## TASK ITEM:
Leaving the pictures aside, repeat every line below exactly.

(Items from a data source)

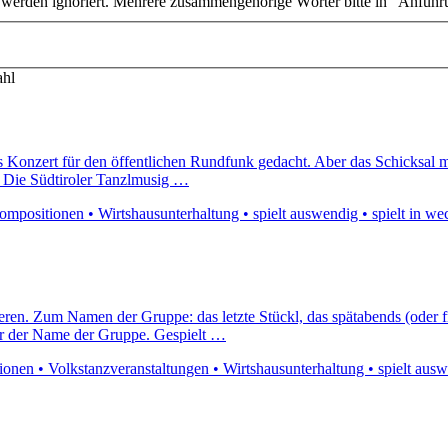
n werden ignoriert. Mehrere zusammengehörige Wörter bitte in "Anführ
ahl
Konzert für den öffentlichen Rundfunk gedacht. Aber das Schicksal mei
r. Die Südtiroler Tanzlmusig …
kompositionen • Wirtshausunterhaltung • spielt auswendig • spielt in w
eren. Zum Namen der Gruppe: das letzte Stückl, das spätabends (oder
er der Name der Gruppe. Gespielt …
nen • Volkstanzveranstaltungen • Wirtshausunterhaltung • spielt auswe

## SOLUTION:
n werden ignoriert. Mehrere zusammengehörige Wörter bitte in "Anführ
ahl
Konzert für den öffentlichen Rundfunk gedacht. Aber das Schicksal mei
r. Die Südtiroler Tanzlmusig …
kompositionen • Wirtshausunterhaltung • spielt auswendig • spielt in w
eren. Zum Namen der Gruppe: das letzte Stückl, das spätabends (oder
er der Name der Gruppe. Gespielt …
nen • Volkstanzveranstaltungen • Wirtshausunterhaltung • spielt auswe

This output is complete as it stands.